First, the amended complaint added significant new findings from public investigations of the Maui fires, which showed unequivocally that the Maui fires were caused by the very risks about which HEI had allegedly misled the public. On October 1, 2024, the County of Maui Department of Fire and Public Safety released an Origin and Cause Report about the Lahaina Fire, and on September 19, 2024, the U.S. Department of Justice, Bureau of Alcohol, Tobacco, Firearms and Explosives issued a separate report detailing the causes of the incident. These reports concluded that a utility pole (Pole 7A)—which was riddled with termite damage and over 40 years old at the time of the fire—snapped as a result of the extensive termite damage, which put pressure on, and eventually snapped, uninsulated and energized power lines connected to poles 24 and 25, which contacted the ground and ignited the “overgrown” and “unmaintained vegetation below.” The Maui Fire Department report explained that the “cause of the fire was the re-energization of broken utility lines which caused the ejection of molten metallic material (sparks) to fall to the base of pole 25, igniting the unmaintained vegetation below” and “the arcing and severing of the energized overhead power line between pole 24 and 25 resulted in that line falling to the ground, subsequently igniting vegetation below.”

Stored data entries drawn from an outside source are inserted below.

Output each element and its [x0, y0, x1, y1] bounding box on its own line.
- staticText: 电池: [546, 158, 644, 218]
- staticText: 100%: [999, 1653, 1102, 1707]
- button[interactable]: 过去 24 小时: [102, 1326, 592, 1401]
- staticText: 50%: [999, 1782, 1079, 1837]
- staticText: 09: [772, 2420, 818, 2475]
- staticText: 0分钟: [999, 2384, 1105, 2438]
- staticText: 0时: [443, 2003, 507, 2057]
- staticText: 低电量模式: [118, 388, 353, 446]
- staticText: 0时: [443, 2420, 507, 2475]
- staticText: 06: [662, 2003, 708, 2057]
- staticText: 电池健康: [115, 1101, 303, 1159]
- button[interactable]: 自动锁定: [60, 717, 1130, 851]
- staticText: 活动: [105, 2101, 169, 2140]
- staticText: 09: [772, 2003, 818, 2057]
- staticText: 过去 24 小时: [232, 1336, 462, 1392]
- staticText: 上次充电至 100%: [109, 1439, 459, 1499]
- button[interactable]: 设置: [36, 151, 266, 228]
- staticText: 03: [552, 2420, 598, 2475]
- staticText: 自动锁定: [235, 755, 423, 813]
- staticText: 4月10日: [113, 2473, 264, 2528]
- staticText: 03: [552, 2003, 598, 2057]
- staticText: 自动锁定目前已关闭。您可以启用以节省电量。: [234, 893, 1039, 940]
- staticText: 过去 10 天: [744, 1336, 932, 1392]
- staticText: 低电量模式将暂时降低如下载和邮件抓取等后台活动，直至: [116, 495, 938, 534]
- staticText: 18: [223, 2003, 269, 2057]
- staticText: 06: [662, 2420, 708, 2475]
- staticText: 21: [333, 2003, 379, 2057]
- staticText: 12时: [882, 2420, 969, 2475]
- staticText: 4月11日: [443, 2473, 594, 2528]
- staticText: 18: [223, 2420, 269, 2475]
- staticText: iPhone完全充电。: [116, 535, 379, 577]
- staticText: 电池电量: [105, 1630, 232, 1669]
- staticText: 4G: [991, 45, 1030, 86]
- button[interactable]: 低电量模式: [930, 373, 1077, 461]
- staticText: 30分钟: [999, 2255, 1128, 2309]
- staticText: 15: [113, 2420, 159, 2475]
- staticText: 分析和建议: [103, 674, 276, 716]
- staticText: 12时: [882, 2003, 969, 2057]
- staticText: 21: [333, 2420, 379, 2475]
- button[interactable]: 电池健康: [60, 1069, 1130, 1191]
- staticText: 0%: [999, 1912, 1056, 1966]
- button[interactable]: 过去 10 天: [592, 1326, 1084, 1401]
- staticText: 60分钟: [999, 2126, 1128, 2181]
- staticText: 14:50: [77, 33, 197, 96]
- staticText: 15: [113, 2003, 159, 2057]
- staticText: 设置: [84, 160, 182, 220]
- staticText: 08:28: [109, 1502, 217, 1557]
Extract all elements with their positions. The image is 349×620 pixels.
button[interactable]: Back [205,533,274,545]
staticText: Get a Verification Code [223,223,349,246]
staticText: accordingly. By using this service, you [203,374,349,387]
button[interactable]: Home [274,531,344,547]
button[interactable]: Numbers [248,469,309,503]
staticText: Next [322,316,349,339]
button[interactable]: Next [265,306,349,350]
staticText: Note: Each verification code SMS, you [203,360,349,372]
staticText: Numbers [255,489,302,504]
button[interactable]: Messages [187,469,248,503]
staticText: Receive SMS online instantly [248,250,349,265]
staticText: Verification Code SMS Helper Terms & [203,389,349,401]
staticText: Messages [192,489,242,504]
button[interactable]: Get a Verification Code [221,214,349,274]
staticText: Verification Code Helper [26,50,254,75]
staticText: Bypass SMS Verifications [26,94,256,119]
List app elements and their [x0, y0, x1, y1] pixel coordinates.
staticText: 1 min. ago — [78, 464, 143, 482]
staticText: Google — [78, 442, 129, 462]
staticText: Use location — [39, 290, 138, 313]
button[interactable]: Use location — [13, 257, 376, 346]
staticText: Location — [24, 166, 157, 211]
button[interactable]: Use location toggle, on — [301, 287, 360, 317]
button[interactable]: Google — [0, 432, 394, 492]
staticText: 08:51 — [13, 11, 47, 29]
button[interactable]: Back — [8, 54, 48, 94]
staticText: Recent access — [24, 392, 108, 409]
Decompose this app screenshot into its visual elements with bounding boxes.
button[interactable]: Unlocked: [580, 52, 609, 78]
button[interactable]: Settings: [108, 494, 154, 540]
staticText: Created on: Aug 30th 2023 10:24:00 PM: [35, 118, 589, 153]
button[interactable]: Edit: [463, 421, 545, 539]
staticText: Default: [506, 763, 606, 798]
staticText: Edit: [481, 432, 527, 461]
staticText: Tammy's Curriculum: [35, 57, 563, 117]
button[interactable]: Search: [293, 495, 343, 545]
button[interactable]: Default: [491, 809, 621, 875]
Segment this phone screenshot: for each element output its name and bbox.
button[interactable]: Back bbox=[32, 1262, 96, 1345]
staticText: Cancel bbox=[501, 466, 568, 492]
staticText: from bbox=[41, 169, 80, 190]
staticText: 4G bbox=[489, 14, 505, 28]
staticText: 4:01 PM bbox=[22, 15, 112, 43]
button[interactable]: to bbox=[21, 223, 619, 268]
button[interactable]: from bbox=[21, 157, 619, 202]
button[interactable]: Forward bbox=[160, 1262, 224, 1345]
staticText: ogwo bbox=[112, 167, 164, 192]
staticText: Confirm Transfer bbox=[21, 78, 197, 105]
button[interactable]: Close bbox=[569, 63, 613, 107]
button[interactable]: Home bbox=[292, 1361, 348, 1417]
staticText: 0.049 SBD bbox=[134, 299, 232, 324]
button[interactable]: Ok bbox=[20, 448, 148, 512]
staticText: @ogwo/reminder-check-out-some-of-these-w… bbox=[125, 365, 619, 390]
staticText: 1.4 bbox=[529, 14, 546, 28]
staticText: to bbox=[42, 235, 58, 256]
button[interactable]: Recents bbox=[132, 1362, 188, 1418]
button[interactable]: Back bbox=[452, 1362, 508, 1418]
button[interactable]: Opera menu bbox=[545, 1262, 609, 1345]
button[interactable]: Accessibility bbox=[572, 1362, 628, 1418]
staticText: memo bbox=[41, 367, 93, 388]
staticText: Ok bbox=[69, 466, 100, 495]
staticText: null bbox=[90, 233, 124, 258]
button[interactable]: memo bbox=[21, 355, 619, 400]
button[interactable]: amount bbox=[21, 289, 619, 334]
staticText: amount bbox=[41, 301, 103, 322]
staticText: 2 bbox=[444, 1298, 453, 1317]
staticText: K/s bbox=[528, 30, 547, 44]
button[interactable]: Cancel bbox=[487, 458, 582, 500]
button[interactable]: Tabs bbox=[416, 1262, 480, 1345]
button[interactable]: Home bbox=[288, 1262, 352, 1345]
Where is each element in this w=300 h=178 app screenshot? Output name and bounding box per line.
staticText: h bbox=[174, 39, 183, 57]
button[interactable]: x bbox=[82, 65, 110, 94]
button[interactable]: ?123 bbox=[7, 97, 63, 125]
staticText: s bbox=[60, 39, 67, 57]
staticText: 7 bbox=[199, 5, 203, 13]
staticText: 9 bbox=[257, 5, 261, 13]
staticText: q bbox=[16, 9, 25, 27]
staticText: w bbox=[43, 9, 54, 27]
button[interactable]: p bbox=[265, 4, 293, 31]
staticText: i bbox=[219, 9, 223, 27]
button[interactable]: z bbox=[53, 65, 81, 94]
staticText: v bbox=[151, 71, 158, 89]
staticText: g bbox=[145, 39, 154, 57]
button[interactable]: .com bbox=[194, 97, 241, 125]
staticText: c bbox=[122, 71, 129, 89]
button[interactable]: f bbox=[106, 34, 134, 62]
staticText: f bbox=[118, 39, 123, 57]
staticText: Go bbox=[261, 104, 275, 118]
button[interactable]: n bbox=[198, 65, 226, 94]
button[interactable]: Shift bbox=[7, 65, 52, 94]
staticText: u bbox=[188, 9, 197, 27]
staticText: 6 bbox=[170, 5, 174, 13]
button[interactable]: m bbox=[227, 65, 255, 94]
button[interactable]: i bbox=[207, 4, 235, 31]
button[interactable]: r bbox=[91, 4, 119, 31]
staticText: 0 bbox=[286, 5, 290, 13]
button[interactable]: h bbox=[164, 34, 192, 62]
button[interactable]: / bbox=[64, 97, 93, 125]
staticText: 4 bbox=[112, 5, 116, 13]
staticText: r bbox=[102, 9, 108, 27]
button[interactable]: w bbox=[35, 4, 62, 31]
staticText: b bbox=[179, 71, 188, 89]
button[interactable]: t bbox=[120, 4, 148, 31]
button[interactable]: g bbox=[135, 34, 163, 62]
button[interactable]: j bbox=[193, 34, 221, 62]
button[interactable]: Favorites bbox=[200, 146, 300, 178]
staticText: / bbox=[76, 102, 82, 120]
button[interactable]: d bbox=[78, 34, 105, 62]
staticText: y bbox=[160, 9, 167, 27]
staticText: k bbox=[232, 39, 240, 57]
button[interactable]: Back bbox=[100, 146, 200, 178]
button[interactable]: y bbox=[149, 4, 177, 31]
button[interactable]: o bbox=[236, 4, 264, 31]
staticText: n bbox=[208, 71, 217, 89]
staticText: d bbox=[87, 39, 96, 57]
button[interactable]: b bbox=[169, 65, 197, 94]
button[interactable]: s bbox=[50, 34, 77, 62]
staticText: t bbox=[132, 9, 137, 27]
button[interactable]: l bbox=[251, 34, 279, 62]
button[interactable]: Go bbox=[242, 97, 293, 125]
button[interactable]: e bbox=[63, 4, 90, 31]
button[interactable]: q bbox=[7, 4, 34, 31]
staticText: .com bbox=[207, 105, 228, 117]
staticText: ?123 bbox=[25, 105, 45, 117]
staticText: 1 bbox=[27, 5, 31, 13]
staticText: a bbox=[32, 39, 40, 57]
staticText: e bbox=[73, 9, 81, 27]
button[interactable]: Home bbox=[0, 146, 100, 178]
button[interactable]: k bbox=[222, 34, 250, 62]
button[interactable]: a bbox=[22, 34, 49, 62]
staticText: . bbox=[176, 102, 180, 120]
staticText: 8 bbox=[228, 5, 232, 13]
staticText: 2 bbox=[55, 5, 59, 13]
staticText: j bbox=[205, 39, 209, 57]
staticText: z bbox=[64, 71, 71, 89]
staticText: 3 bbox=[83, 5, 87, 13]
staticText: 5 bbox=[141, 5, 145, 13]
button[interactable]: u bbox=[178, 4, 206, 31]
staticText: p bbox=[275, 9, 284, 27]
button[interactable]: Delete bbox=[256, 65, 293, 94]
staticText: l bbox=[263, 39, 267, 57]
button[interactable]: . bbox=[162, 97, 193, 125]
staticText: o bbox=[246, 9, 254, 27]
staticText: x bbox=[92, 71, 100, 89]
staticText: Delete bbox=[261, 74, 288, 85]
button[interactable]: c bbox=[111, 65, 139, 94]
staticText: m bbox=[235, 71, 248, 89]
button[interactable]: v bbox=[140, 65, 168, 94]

Second, the amended complaint added powerful new allegations that the defendants knew that their misstatements were misleading. The amended complaint newly alleged that the Public Utilities Commission produced an audit report specifically for the defendants that notified them that the company was not regularly trimming vegetation or adequately addressing its pole infrastructure. Likewise, the amended complaint alleged that HEI’s Wildfire Mitigation Plan, which was drafted in part by Defendant Shelee Kimura, CEO of Hawaiian Electric, contained photos showing that HEI was failing to trim the vegetation around its poles.

Following the plaintiffs’ filing of the amended complaint, the defendants sought mediation, which was conducted jointly over a series of months with the plaintiffs in a related derivative action. The resulting settlement of $47.5 million for the securities plaintiffs was an outstanding result, particularly for a settlement based largely on the strength of the amended complaint.